INSTRUCTIONS FOR THE TASK
Of the lines in the data below, write out exactly those from the one holding "Anne -Oane- de Vries (566, 19)" through the one holding "File List (54, 299)", both included.
★ ★ ★ ★ ★
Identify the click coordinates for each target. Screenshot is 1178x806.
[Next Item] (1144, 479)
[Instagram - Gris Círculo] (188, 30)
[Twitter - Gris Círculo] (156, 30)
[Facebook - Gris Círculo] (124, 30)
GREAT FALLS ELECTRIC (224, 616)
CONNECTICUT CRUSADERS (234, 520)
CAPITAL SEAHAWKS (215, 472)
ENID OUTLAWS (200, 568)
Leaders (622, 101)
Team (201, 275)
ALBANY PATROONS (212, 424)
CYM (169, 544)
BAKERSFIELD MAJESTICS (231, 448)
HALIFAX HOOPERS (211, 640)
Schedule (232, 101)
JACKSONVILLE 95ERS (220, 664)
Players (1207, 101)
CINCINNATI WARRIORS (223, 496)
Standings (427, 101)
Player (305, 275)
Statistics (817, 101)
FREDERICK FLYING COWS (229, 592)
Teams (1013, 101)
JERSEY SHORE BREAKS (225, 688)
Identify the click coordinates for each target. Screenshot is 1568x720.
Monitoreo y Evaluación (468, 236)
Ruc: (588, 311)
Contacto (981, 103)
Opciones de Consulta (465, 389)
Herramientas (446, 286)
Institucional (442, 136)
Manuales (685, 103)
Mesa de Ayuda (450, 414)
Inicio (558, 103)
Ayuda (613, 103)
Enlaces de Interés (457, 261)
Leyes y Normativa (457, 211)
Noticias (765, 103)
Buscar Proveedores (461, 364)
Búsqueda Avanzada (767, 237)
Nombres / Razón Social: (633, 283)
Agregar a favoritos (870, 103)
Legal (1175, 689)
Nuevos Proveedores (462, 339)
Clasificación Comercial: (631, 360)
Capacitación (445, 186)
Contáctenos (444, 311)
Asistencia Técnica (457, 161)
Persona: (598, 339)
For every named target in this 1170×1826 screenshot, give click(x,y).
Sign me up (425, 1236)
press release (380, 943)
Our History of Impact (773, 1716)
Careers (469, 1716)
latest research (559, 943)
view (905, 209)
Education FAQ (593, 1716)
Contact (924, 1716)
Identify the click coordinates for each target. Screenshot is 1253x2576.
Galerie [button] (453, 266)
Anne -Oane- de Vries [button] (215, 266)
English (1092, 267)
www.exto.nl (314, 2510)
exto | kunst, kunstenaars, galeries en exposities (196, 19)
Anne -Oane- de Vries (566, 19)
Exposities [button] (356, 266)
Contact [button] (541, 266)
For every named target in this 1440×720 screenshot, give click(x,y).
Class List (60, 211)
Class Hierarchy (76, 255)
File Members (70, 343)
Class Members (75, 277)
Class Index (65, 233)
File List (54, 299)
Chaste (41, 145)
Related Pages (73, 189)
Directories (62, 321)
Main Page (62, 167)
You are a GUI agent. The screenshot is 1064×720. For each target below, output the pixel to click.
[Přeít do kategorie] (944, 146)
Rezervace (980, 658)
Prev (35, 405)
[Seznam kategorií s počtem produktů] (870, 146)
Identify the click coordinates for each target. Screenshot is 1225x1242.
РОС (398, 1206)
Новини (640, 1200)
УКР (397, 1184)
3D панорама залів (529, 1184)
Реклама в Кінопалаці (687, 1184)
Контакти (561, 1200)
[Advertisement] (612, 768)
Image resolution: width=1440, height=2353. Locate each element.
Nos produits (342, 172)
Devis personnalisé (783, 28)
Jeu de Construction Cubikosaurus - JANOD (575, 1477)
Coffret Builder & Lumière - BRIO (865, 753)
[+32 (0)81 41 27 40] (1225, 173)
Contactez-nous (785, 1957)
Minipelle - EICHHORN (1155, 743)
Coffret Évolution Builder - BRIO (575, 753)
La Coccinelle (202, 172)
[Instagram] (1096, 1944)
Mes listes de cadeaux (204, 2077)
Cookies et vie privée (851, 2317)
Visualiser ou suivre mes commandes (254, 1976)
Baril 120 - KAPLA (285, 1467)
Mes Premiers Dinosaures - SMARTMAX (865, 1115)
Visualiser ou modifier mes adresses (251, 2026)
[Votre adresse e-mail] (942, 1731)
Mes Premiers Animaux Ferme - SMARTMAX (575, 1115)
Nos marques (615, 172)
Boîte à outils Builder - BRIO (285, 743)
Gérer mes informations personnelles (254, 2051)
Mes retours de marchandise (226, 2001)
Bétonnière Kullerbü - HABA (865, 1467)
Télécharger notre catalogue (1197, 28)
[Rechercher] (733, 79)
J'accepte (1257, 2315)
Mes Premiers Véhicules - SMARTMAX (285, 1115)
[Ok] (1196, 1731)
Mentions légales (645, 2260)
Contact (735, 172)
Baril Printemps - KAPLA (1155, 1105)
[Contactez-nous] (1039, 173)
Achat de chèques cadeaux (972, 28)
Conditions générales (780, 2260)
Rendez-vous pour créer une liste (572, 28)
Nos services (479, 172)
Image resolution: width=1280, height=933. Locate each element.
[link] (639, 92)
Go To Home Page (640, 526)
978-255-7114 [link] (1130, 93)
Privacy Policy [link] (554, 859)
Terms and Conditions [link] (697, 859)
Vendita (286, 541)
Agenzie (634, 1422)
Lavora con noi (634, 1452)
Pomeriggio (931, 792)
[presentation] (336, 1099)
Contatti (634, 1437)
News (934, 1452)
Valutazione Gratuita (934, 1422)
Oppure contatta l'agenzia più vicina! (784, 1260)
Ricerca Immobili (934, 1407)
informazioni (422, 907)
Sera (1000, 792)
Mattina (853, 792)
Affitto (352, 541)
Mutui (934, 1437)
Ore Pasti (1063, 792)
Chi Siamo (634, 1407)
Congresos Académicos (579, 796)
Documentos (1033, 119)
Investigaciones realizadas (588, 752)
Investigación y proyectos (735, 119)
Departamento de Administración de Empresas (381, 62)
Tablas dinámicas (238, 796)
★ ★ ★ ★ ★
RESULT OF THE TASK
Anne -Oane- de Vries (566, 19)
Exposities [button] (356, 266)
Contact [button] (541, 266)
For every named target in this 1440×720 screenshot, give click(x,y).
Class List (60, 211)
Class Hierarchy (76, 255)
File Members (70, 343)
Class Members (75, 277)
Class Index (65, 233)
File List (54, 299)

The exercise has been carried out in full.